Boeing to use former space shuttle hangar for secret space plane|
Space shuttle Atlantis backs out of Orbiter Processing Facility-1 (OPF-1) at NASA's Kennedy Space Center in Florida in 2011. The building will now be used to service military space planes. (cS)
January 4, 2014
— A former NASA space shuttle hangar will serve as the new home and servicing facility for a fleet of secretive military space planes.
The Boeing Company announced on Friday (Jan. 3) it will begin converting Orbiter Processing Facility-1 (OPF-1) at NASA's Kennedy Space Center in Florida to support the U.S. Air Force X-37B Orbital Test Vehicle (OTV). Built by Boeing's Phantom Works, the winged X-37B resembles in some ways a smaller version of NASA's shuttle with a 15-foot (4.5 m.) wingspan.
The move to use OPF-1 will "enable the U.S. Air Force to efficiently land, recover, refurbish, and re-launch" the 29-foot-long (8.8 m.), reusable unmanned spacecraft, Boeing officials said in a statement.
No other details were released, other than Boeing noting the project will expand its presence in Florida by "adding technology, engineering and support jobs at the Kennedy Space Center."

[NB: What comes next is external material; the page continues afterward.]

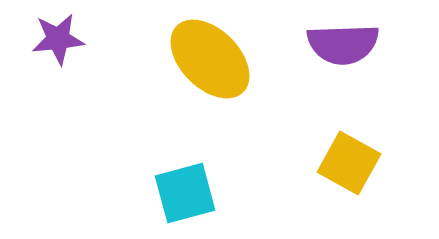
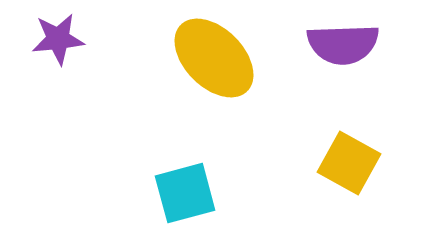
yellow ellipse: moved 4 px right, 1 px up
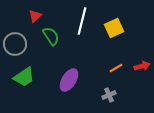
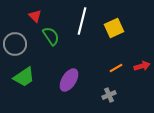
red triangle: rotated 32 degrees counterclockwise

One of three similar hangars to previously house NASA's orbiters, OPF-1 has been vacant since June 2012, when the space agency's final shuttle to fly into space, Atlantis, departed the building. Built in the late 1970s, OPF-1 has a 29,000-square-foot (2,700 sq.m.) high bay and stands 95 feet (29 m.) tall.
The first X-37B Orbital Test Vehicle is seen being encapsulated in its fairing for launch on an Atlas V rocket in April 2010. (USAF)
The hangar is the second NASA OPF to be commercially leased under an agreement with Space Florida, the state's spaceport authority and aerospace development agency. In October 2011, Boeing also took over use of OPF-3 to support its CST-100 spacecraft, a crewed capsule being developed to potentially fly NASA astronauts to and from the International Space Station.
That facility, now referred to as the Commercial Crew and Cargo Processing Facility, or C3PF, is nearing the end of its conversion to begin manufacturing and testing the five-seat, gumdrop-shaped spacecraft.
"This project has been a great example of state and local agencies working together to create an optimal toolbox of capabilities for the customer," Frank DiBello, president of Space Florida, said in a statement released by Boeing. "The commercialization of OPF-1 through Space Florida's project funding was a critical factor in attracting Boeing to Florida."
The U.S. Air Force Rapid Capabilities Office has launched three X-37B missions for unknown purposes since April 2010. The third flight, which marked the first reuse of the two-vehicle fleet's first spacecraft, is still orbiting the Earth more than a year after its launch atop an Atlas V rocket from the Cape Canaveral Air Force Station in Florida.
Orbiter Processing Facility-3 (OPF-3) is undergoing renovation to be used as the Commercial Crew and Cargo Processing Facility, as seen in December 2012. (NASA/Dimitri Gerondidakis)
What the space plane has done during its time in space remains largely a mystery. Though speculation has ranged from testing new sensor technologies to reconnaissance, the details of the X-37B's mission, including its payloads and objectives, have been kept classified.
The previous two OTV missions landed and were serviced for flight at Vandenberg Air Force Base in California. The U.S. Air Force has hinted that OTV-3 may touch down in Florida, perhaps landing at the Shuttle Landing Facility at the Kennedy Space Center. Space Florida is currently in negotiations with NASA to take over use of the 3-mile (4.8 km) runway.
Although currently dedicated to flying secret missions for the military, the X-37 space plane could be evolved into a vehicle capable of flying supplies, or even astronauts, to the space station, Boeing officials have earlier said. First proposed in 2011, the X-37C would be a scaled up version of the X-37B, which has a payload bay about the size of a pickup truck's bed.
The first X-37B space plane is seen on the runway after touching down at Vandenberg Air Force Base, Calif., in 2010. (Boeing)
The U.S. Air Force OTV program was built upon work first done by NASA and then the Defense Advanced Research Projects Agency (DARPA). The X-37B craft was originally intended to be deployed from the shuttle's cargo bay, but following the loss of the orbiter Columbia in 2003, it moved to Delta and then Atlas rockets.